## What you are asked to do
For the copy, please give all of the data again exactly and leave the pictures out.

(Stored items)
┄┄┄┄┄┄┄┄┄┄┄┄┄┄┄┄┄┄┄┄
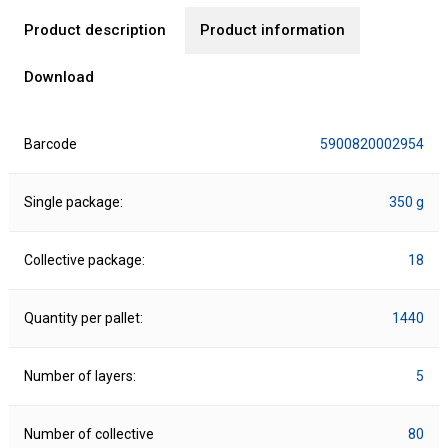
Product description
Product information
Download
Barcode
5900820002954
Single package:
350 g
Collective package:
18
Quantity per pallet:
1440
Number of layers:
5
Number of collective
80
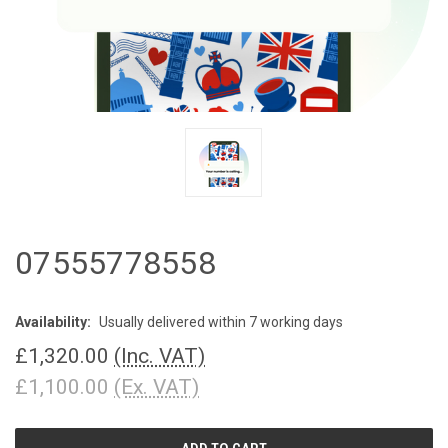
07555778558
Availability:
Usually delivered within 7 working days
£1,320.00
(Inc. VAT)
£1,100.00
(Ex. VAT)
CURRENT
┄┄┄┄┄┄┄┄┄┄┄┄┄┄┄┄┄┄┄┄
## Exercise answer
Product description
Product information
Download
Barcode
5900820002954
Single package:
350 g
Collective package:
18
Quantity per pallet:
1440
Number of layers:
5
Number of collective
80
07555778558
Availability:
Usually delivered within 7 working days
£1,320.00
(Inc. VAT)
£1,100.00
(Ex. VAT)
CURRENT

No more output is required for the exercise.